21. September 2020
Von Hannes Schweiger

DO 17. September 2020
Solid Gold
NOUVELLE CUISINE
Fabian Rucker, Chris Kronreif, Andi See, Manfred Balasch, Florian Fennes (reeds)
Andi Pranzl, Aneel Soomary, Martin Ohrwalder, Walter Fend (trumpets),
Robert Bachner, Phil Yaeger, Gerald Pöttinger, Alex Rindberger (tb), Andreas Erd (g),
Christoph Cech (p, leader), Tibor Kövesdi (e-b), Lukas Knöfler (dr), Christian Mühlbacher (perc, leader)

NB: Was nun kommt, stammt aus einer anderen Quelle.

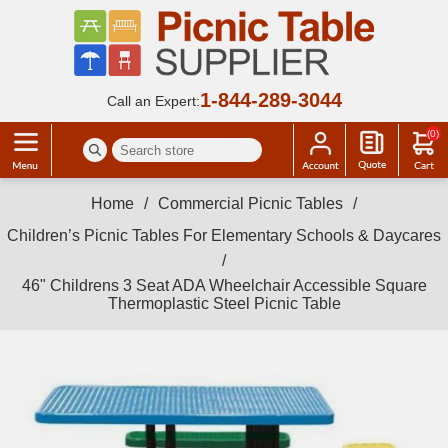
1-844-289-3044
Call an Expert:
(0)
Home
/
Commercial Picnic Tables
/
Children’s Picnic Tables For Elementary Schools & Daycares
/
46" Childrens 3 Seat ADA Wheelchair Accessible Square
Thermoplastic Steel Picnic Table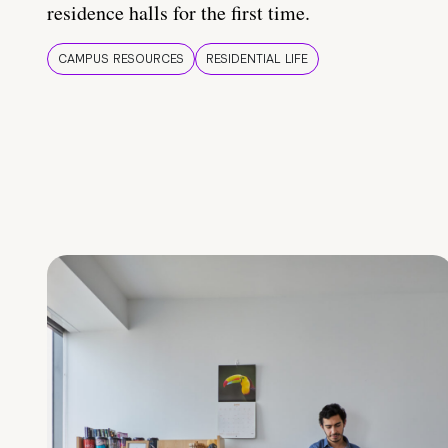
residence halls for the first time.
CAMPUS RESOURCES
RESIDENTIAL LIFE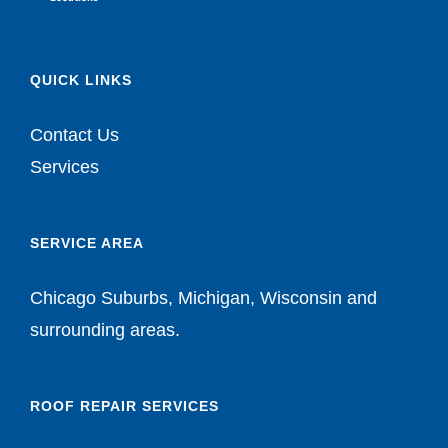
QUICK LINKS
Contact Us
Services
SERVICE AREA
Chicago Suburbs, Michigan, Wisconsin and
surrounding areas.
ROOF REPAIR SERVICES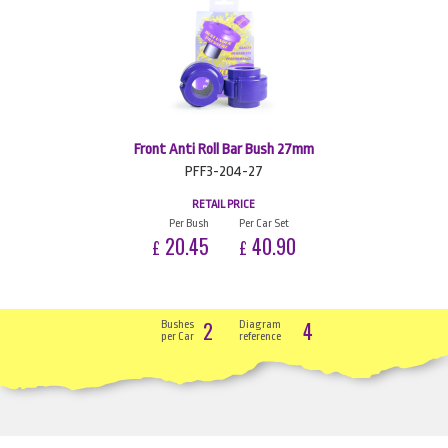
Front Anti Roll Bar Bush 27mm
PFF3-204-27
RETAIL PRICE
Per Bush
Per Car Set
20.45
40.90
£
£
2
4
Bushes
Diagram
per Car
reference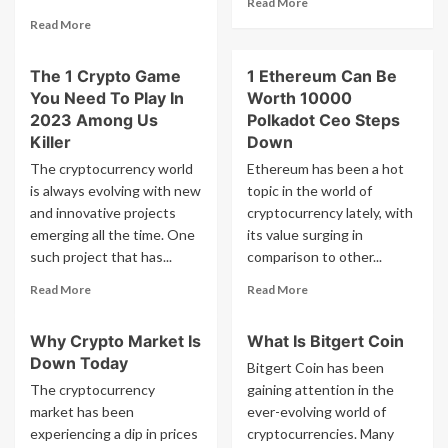
Read More
Outstripping
more
Read
Gridseed
Read More
about
more
Small
about
The 1 Crypto Game
1 Ethereum Can Be
Crypto
The
Mining
You Need To Play In
Worth 10000
Fed
Rig
Meeting
2023 Among Us
Polkadot Ceo Steps
Today
Killer
Down
Was
The cryptocurrency world
Ethereum has been a hot
Absurd
is always evolving with new
topic in the world of
Why
and innovative projects
Bitcoin
cryptocurrency lately, with
Is
emerging all the time. One
its value surging in
Going
such project that has...
comparison to other...
Up
Read
Read
Right
Read More
Read More
more
more
Now
about
about
Why Crypto Market Is
What Is Bitgert Coin
The
1
Down Today
1
Ethereum
Bitgert Coin has been
Crypto
Can
The cryptocurrency
gaining attention in the
Game
Be
market has been
ever-evolving world of
You
Worth
experiencing a dip in prices
cryptocurrencies. Many
Need
10000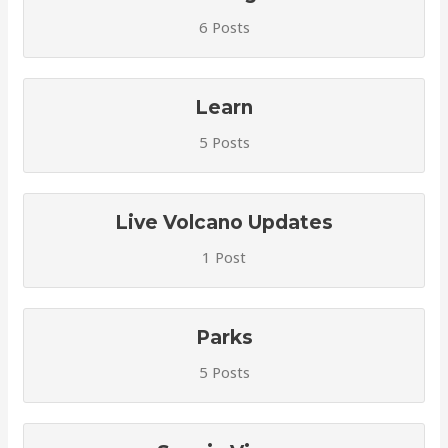
6 Posts
Learn
5 Posts
Live Volcano Updates
1 Post
Parks
5 Posts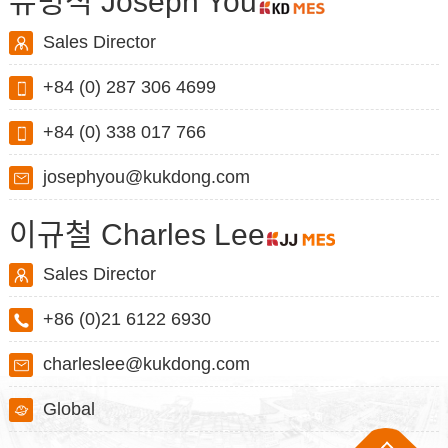
유병석 Joseph You
Sales Director
+84 (0) 287 306 4699
+84 (0) 338 017 766
josephyou@kukdong.com
이규철 Charles Lee
Sales Director
+86 (0)21 6122 6930
charleslee@kukdong.com
Global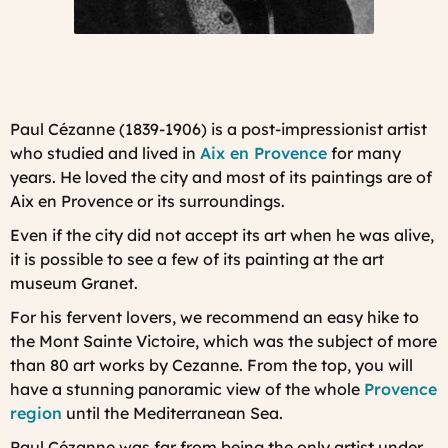
Paul Cézanne (1839-1906)
is a post-impressionist artist
who studied and lived in
Aix en Provence
for many
years. He loved the city and most of its paintings are of
Aix en Provence or its surroundings.
Even if the city did not accept its art when he was alive,
it is possible to see a few of its painting at the art
museum Granet
.
For his fervent lovers, we recommend an easy hike to
the
Mont Sainte Victoire
, which was the subject of more
than 80 art works by Cezanne. From the top, you will
have a stunning panoramic view of the whole
Provence
region
until the Mediterranean Sea.
Paul Cézanne was far from being the only artist under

Der große, alte Dampfer der österreichischen Jazz Big Band-Kultur feiert die Vollendung des sechsten Jahrzehnts irdischen Daseins ihrer Gründerväter respektive kompositorischen Masterminds Christoph Cech und Christian Mühlbacher. Geschlagene fünfunddreißig Jahre bereiten die beiden Orchesterchefs kalorienreiche Klangmenüs zu, die durch konsequent beigefügte strukturelle und klangfarbliche „Neugewürze“ die Gehörgangfreuden des geneigten Auditoriums aufs sinnintensivste zu erwecken wissen. Somit sei der soeben freierfundene „Duke-Award“ für fortwährendes Schaffen, den beiden Großformat-Meistern mit Hochachtung zugedacht. Im Grundton erklang die Musik dieses Abends, verpackt in Kompositionen älteren Datums bzw. Werken die im präsentationsfreien Zeitraum der pandemischen Beschränkungen entstanden, elegant und gediegen. Mit großem Herz und spritzigem Geist huldigten die eine ausgesprochene Vielfalt pflegenden Arrangements dem klassischen Big Band-Jargon. Viel „Ellingtonia“ in der Satzorganisation klingt an, aber auch die Weiterführungen von Dukes Erben, speziell jene von Gil Evans oder George Russell werden NC-eigen referenziert.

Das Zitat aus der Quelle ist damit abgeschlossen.